Di sudut padang rumput berdiri seorang anak gadis. Dengan langkah lunglai ia berjalan setapak demi setapak. Kuperhatikan dengan seksama, rambut panjangnya yang kemerah-merahan terlihat kusut tak beraturan, kedua matanya menyiratkan kepedihan yang tak tertahankan.
Apakah aku mengenalnya?
Kedua tangannya terangkat ke udara, dan tak lama kemudian ia berlari. Ia terus berlari mengelilingi padang rumput itu sambil sesekali ia berteriak. “Tuhan…!!!!!” Oh..ia memanggil Tuhan.
Ada apa denganmu gadis manis?
Ia terus saja berlari dan terus berlari, ketika burung-burung satu per satu mulai mengepakkan sayapnya, dan terbang jauh meninggalkan padang rumput itu.
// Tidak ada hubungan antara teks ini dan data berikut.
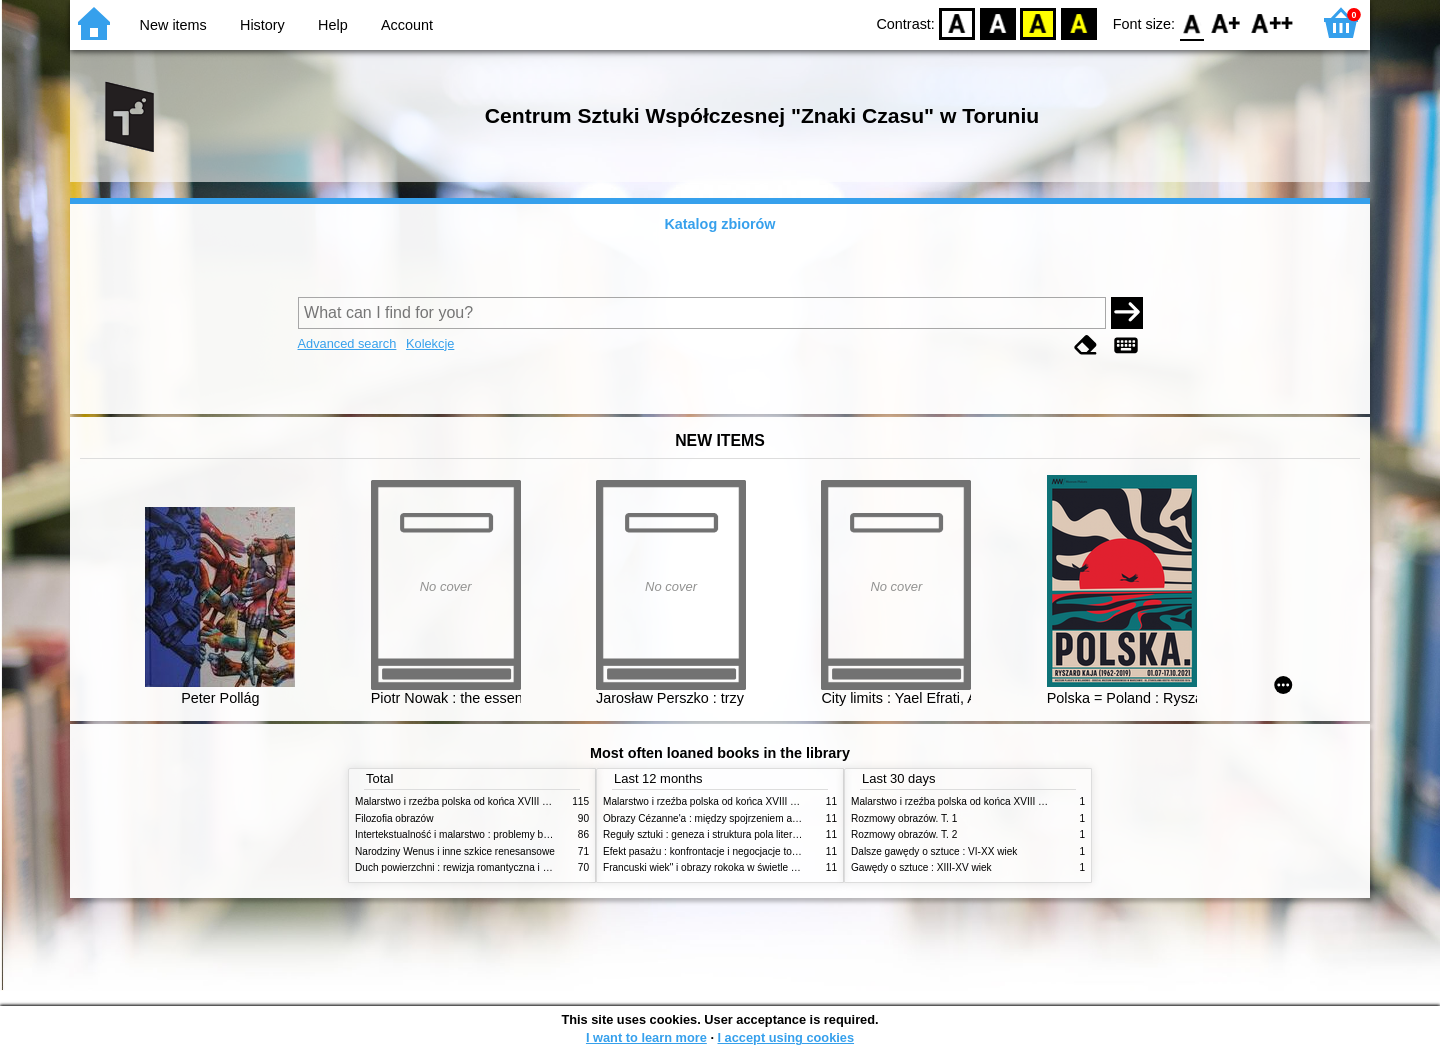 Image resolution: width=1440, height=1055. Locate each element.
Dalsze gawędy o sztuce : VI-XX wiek (934, 851)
Ia terus saja berlari dan terus berlari, ketika teriknya sinar matahari tak dapat kutahan lagi.
“Tuhan…!!!!!” Ia terus saja meneriakkan nama Tuhan.
Mengapa kau mencari-Nya wahai gadis manis? Ia ada di atas sana, memandangimu dengan kasih-Nya. Aku masih memandanginya tanpa sepatah kata. Ia lalu berbaring di padang rumput itu, menatap hampa ke langit seolah-olah tak peduli oleh panasnya matahari saat ini.
“Tuhan…!!!!!” Kali ini dapat kudengar dengan jelas tangisannya.
“Oh gadis manis, apa yang dapat kulakukan?”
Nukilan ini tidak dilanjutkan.